• _TASK TO CARRY OUT_: Reproduce each line from the records that holds "Versorgung".

• _SOURCE MATERIAL_:

• • •

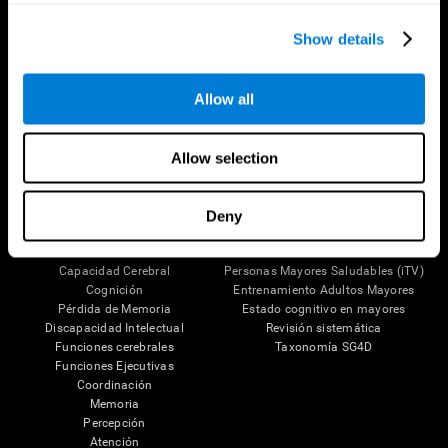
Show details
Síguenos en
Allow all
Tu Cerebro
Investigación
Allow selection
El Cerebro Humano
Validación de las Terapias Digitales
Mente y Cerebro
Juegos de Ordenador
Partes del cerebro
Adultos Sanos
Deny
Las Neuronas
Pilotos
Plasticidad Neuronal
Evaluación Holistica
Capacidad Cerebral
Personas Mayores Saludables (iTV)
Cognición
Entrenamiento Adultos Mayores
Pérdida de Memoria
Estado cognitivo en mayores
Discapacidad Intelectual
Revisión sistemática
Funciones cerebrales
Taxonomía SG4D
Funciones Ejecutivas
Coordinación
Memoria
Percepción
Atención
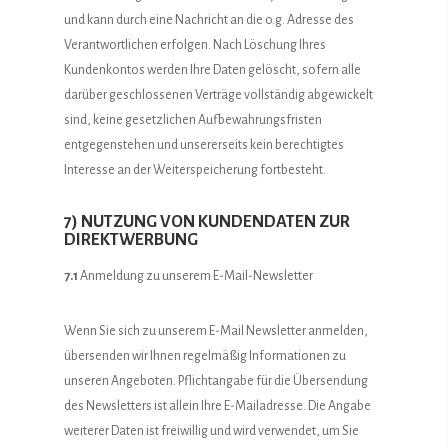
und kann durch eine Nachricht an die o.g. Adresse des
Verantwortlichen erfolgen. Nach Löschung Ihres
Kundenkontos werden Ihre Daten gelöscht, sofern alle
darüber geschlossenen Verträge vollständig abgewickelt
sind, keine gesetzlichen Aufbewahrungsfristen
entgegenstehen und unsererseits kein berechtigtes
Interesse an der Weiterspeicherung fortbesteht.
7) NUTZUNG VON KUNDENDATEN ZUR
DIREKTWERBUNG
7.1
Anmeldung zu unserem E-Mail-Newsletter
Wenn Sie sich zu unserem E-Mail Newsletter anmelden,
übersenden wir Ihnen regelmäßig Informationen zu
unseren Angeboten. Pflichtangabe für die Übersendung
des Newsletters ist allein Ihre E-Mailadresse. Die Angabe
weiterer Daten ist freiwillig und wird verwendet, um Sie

• • •

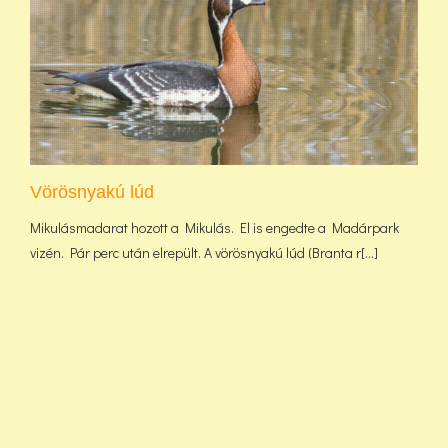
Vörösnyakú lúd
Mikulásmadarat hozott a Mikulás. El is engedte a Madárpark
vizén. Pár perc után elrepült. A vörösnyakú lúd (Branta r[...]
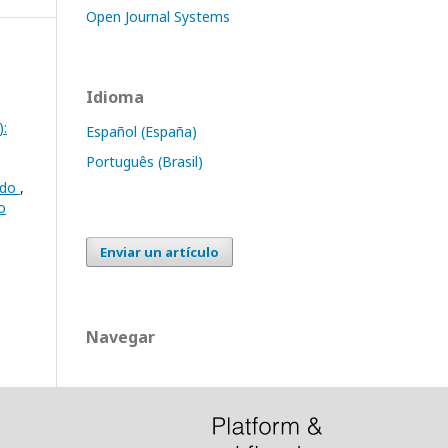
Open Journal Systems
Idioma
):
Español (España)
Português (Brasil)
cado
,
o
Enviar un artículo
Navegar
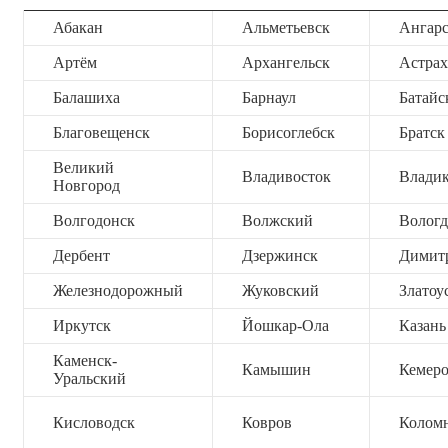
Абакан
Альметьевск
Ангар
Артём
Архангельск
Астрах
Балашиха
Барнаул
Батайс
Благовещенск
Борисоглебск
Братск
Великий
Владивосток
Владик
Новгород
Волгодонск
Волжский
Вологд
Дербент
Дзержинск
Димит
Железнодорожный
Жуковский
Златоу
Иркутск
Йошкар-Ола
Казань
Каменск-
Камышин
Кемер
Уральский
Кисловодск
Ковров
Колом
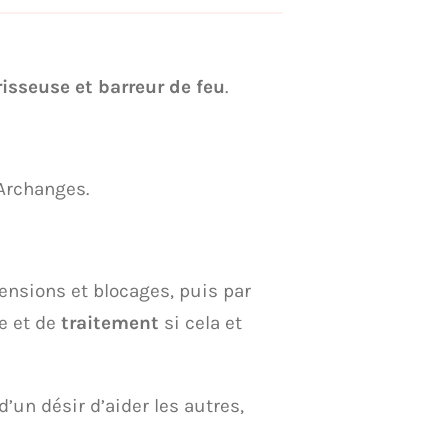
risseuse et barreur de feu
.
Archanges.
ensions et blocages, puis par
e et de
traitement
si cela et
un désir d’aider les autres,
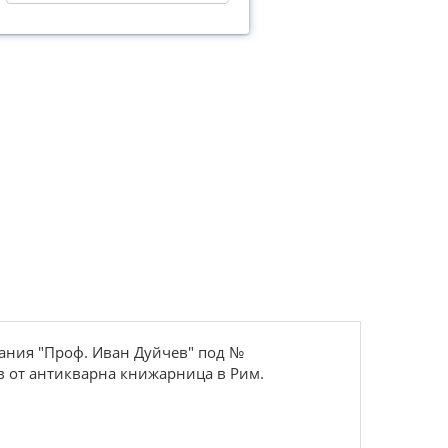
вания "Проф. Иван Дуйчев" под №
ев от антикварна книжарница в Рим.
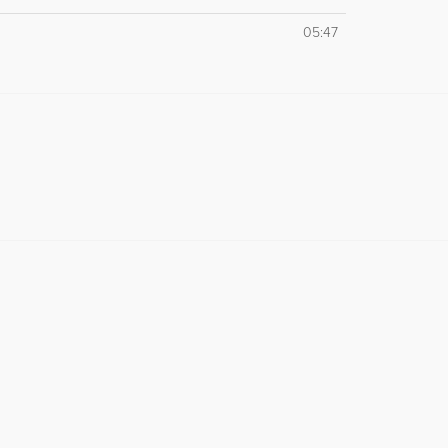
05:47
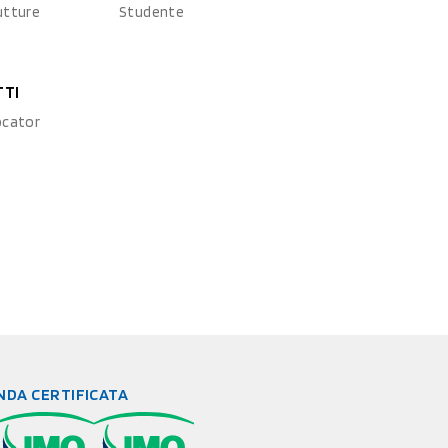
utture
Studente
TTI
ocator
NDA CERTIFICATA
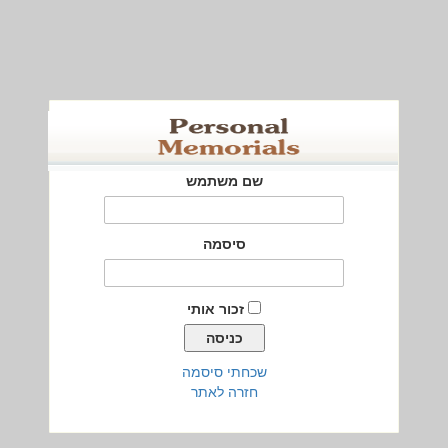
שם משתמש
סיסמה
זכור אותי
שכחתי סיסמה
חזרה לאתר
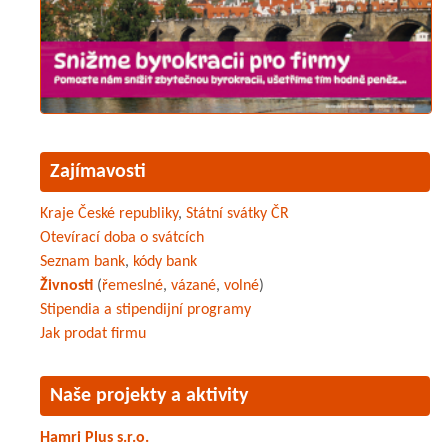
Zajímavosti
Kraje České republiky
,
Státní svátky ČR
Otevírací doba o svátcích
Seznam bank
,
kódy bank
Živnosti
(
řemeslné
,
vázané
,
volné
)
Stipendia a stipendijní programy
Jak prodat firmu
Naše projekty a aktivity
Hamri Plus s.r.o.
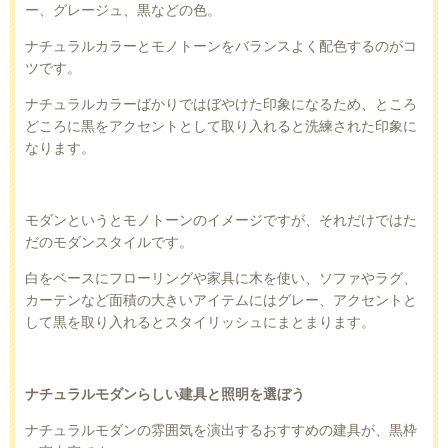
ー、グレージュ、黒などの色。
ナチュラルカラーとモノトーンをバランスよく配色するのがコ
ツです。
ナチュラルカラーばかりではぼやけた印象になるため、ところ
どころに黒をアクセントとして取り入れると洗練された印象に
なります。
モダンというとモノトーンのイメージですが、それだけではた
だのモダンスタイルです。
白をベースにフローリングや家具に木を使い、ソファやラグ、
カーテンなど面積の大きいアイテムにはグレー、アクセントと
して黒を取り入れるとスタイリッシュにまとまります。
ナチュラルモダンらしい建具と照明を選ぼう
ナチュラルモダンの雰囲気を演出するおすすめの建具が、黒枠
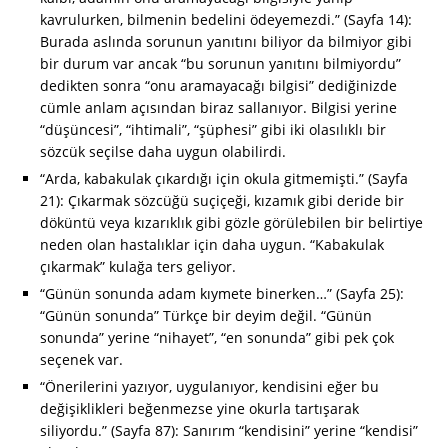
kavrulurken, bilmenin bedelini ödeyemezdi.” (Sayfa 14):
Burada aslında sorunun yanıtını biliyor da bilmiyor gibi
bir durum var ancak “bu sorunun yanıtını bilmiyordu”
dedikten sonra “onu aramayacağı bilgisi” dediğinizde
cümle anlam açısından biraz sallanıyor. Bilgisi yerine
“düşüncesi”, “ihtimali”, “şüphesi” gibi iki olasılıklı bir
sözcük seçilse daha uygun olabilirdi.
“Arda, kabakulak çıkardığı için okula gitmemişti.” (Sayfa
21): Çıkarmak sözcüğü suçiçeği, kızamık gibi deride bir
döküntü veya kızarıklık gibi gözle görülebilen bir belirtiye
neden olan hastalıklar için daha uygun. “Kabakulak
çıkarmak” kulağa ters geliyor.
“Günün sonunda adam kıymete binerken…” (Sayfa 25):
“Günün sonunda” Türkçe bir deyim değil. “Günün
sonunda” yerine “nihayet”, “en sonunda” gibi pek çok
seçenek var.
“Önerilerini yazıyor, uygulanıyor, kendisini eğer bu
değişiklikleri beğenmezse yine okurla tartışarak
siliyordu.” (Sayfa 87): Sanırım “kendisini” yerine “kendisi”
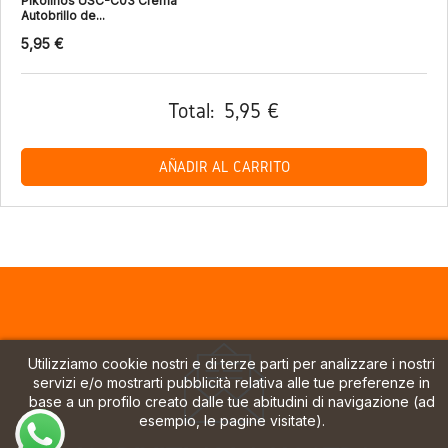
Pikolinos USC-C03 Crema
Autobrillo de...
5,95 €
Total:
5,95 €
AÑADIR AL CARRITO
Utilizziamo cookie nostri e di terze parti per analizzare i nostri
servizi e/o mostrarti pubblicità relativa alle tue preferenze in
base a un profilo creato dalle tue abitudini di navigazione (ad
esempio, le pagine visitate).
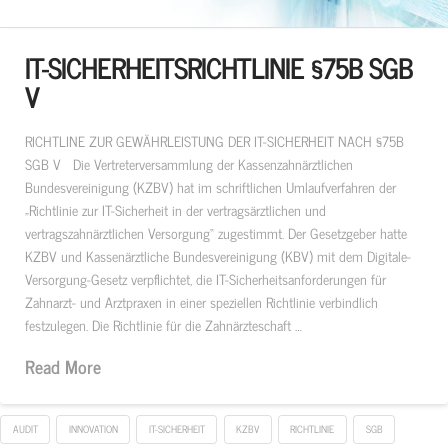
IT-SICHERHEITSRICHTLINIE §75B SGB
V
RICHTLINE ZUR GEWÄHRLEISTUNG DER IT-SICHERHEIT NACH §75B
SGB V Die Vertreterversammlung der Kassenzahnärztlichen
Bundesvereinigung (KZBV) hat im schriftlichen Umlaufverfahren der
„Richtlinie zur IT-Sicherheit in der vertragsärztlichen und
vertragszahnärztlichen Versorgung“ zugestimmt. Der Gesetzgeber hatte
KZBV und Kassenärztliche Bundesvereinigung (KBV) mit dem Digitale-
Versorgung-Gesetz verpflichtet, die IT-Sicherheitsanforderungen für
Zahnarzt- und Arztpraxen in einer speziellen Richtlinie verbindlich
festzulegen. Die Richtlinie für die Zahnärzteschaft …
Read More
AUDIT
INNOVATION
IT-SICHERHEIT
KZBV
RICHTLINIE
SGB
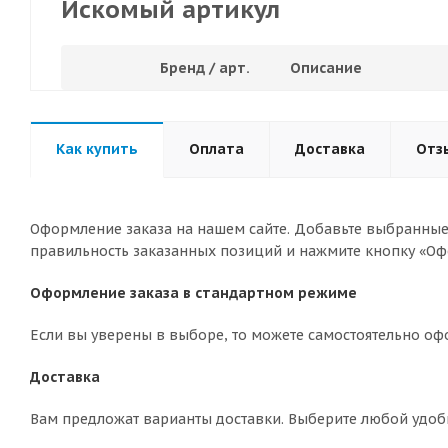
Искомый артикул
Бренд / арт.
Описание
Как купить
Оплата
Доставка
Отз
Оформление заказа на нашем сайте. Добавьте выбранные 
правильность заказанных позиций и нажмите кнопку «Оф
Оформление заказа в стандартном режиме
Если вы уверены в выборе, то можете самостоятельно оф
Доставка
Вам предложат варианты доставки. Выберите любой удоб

• • •

• _RESULT OF THE TASK_:
vertragszahnärztlichen Versorgung“ zugestimmt. Der Gesetzgeber hatte
Versorgung-Gesetz verpflichtet, die IT-Sicherheitsanforderungen für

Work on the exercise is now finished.